As believers, we were not taught to look into the past. To squint our eyes and focus through the mist at the untended garden. As a young person my goal was to climb the wall and escape the constraints. There were people who believed in my potential but no one who nurtured it. There was a molding instead, of thought and of action, resulting in shame, fear and then anger at the world for being a mean place. Determination to find a peaceful, hopeful place drove me to climb the garden wall and escape.

By the time I was 13, I worked after school and on weekends. When I was 16, I bought my own car. The beginning of my senior year in high school, on the day I turned 18, I moved into my own apartment and did not look back for 20 years.

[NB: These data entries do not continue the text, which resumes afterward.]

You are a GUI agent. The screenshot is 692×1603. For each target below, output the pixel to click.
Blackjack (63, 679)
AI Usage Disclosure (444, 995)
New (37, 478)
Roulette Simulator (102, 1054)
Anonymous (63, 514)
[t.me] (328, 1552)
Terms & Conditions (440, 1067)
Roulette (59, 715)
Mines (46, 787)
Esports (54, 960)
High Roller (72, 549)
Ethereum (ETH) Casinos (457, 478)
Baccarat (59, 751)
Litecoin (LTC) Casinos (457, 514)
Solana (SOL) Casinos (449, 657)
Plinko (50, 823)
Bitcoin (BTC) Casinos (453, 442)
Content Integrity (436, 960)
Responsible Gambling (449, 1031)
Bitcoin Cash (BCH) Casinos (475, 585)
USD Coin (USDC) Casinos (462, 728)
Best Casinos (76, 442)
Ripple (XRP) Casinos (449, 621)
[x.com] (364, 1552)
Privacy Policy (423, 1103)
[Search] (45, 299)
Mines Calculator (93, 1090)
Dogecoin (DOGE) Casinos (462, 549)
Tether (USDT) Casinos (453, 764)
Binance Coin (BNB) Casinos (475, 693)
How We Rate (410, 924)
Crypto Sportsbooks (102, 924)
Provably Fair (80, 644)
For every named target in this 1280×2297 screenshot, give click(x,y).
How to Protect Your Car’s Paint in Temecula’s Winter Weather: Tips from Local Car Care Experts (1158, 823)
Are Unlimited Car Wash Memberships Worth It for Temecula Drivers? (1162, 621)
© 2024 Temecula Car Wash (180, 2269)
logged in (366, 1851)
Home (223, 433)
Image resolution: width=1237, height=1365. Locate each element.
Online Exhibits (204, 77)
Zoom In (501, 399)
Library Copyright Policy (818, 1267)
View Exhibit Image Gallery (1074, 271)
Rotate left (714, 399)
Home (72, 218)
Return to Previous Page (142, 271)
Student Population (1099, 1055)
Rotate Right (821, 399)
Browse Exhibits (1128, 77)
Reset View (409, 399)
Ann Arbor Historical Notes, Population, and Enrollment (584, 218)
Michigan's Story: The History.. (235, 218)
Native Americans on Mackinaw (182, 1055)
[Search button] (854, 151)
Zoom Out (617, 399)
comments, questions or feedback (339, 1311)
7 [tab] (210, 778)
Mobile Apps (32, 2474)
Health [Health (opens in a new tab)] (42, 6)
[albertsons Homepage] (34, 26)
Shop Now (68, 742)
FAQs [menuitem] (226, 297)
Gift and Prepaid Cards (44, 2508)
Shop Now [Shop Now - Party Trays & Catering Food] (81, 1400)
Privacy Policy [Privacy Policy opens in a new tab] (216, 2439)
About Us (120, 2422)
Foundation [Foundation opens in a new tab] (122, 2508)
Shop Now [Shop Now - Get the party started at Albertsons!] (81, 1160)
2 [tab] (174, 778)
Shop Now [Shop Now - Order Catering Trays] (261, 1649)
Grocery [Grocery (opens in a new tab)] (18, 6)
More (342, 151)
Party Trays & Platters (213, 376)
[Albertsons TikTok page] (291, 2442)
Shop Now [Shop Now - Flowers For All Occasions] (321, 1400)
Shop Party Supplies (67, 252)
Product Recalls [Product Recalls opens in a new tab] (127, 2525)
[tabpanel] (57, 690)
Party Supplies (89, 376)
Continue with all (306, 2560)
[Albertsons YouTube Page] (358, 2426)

My path to intimacy with God was a bumpy one. A deep longing for love drove me to places I wish I had never gone. I had no understanding of acceptance or even a belief that I could be accepted because it died, crushed when I was in grade school. It was pinched off at the root by a friend who asked me why I was trying to please everyone. At the age of 12, I listened to my best buddy explain that in life you could never make even one person satisfied by your actions. And if you could manage to do every single thing for one person, that person would still not be happy with you. There would always be something more they would want. It would become a life of watching just one other person to see how to act, to dress, to play, to work…and in the end I would never know me, only them. Being accepted meant being manipulated by someone else’s expectations, so I left it behind.

I built high walls around my heart from a belief that there could be no relationships without extreme demands upon my identity. Though I did not have a clue who I was, I was convinced I would never find out by listening to others slap my every dream into place. My understanding of the power of vulnerability and the essential need for belonging is a fairly recent paradigm shift…which has led me to this backwards walk climbing the old garden wall looking for what is alive but dark that must be pulled out and what is frail but beautiful that must be nurtured for my heart to finally experience truth and beauty.

This garden of my heart is the place of my uniqueness. A place where Jesus has come in. A place where the Holy Spirit of God is helping me nurture, grow, and weed so that I may become that which I am.

Jesus is the only person, the only God, who when we look fully into His face, we see ourselves as we are completely born to be. We are reflected through His perfect love wholly accepted, touched by the beauty of the Divine, empowered to fill the true, unique space that is our own.